Clinical Pharmacology Research Center, Peking Union Medical College Hospital and Chinese Academy of Medical Sciences, Beijing 100730, China.
J Pharm Biomed Anal. 2013 Mar 25;76:59-64. doi: 10.1016/j.jpba.2012.11.033. Epub 2012 Dec 24.
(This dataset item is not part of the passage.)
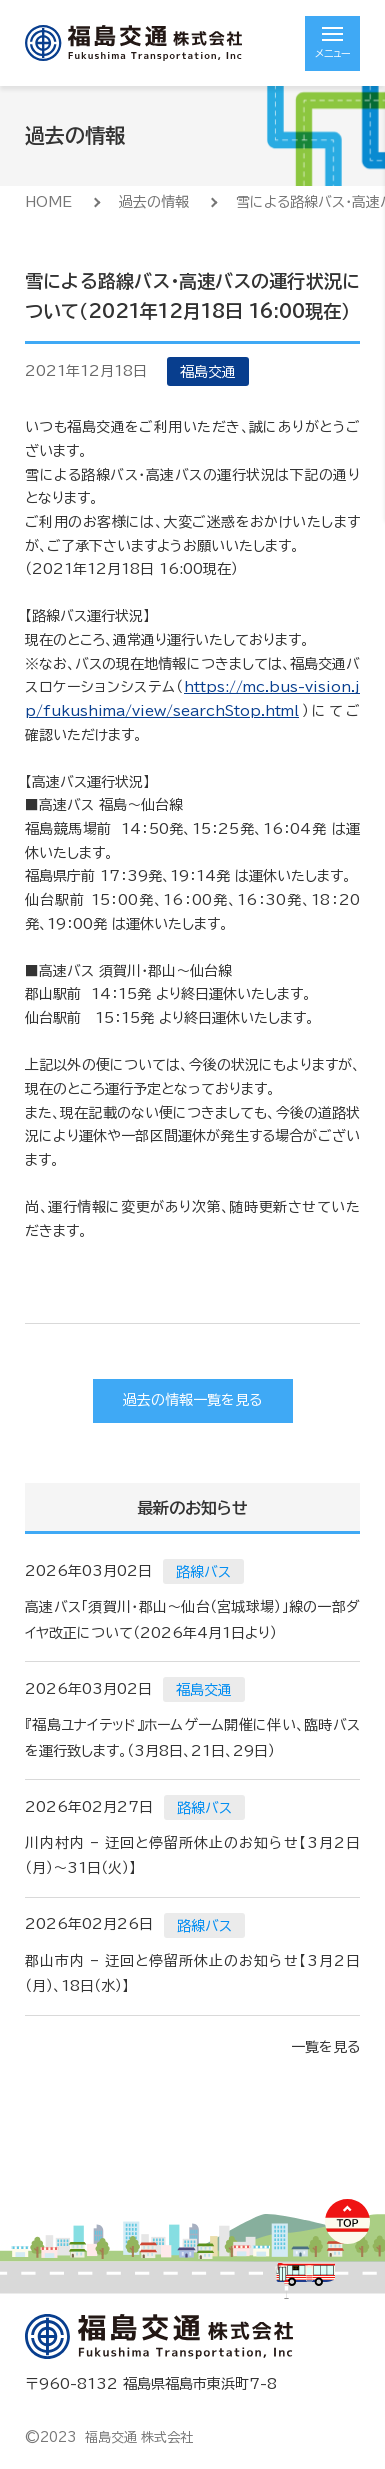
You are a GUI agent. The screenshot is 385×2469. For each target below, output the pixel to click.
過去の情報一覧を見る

A robust and validated ultra-performance liquid chromatography-tandem mass spectrometry (UPLC-MS/MS) method has been developed for the simultaneous determination of buagafuran and one metabolite (M1) in human plasma. The two analytes were extracted from plasma samples using tert-butyl methyl ether after addition of the internal standard and chromatographed on an Acquity UPLC BEH C18 column (2.1mm×50mm, 1.7μm) thermostatted at 35°C with methanol-water (75:25, v/v) as the mobile phase at an isocratic flow rate of 0.4mL/min. The detection was performed on an API 5500 mass spectrometer coupled with electrospray ionization (ESI) source in positive mode. The multiple reactions monitoring (MRM) transitions of m/z 245.2→109.1 and m/z 279.1→243.1 were used to quantify buagafuran and M1, respectively. The assay was validated over the concentration range of 0.5-200ng/mL for the two analytes. Precision and accuracy are in accordance with the generally accepted criteria for bioanalytical methods. The extraction recovery and the matrix effect were investigated. This method was successfully applied to support a clinical study where multiple oral doses were administrated to healthy Chinese volunteers to investigate the pharmacokinetics, safety and tolerability of buagafuran.
已开发出一种稳健且经过验证的超高效液相色谱-串联质谱(UPLC-MS/MS)方法,用于同时测定人血浆中的 buagafuran 和一种代谢物(M1)。两种分析物均通过加入内标后,用叔丁基甲基醚从血浆样品中提取,并在 Acquity UPLC BEH C18 柱(2.1mm×50mm,1.7μm)上进行色谱分离,在 35°C 下使用甲醇-水(75:25,v/v)作为流动相以等度流速 0.4mL/min 进行洗脱。检测采用 API 5500 质谱仪,与电喷雾电离(ESI)源在正模式下联用。用于定量分析 buagafuran 和 M1 的多重反应监测(MRM)转换分别为 m/z 245.2→109.1 和 m/z 279.1→243.1。该测定法在两个分析物的浓度范围为 0.5-200ng/mL 内进行了验证。精密度和准确度符合生物分析方法的公认标准。考察了提取回收率和基质效应。该方法成功应用于支持一项临床研究,该研究对健康的中国志愿者进行了多次口服给药,以研究 buagafuran 的药代动力学、安全性和耐受性。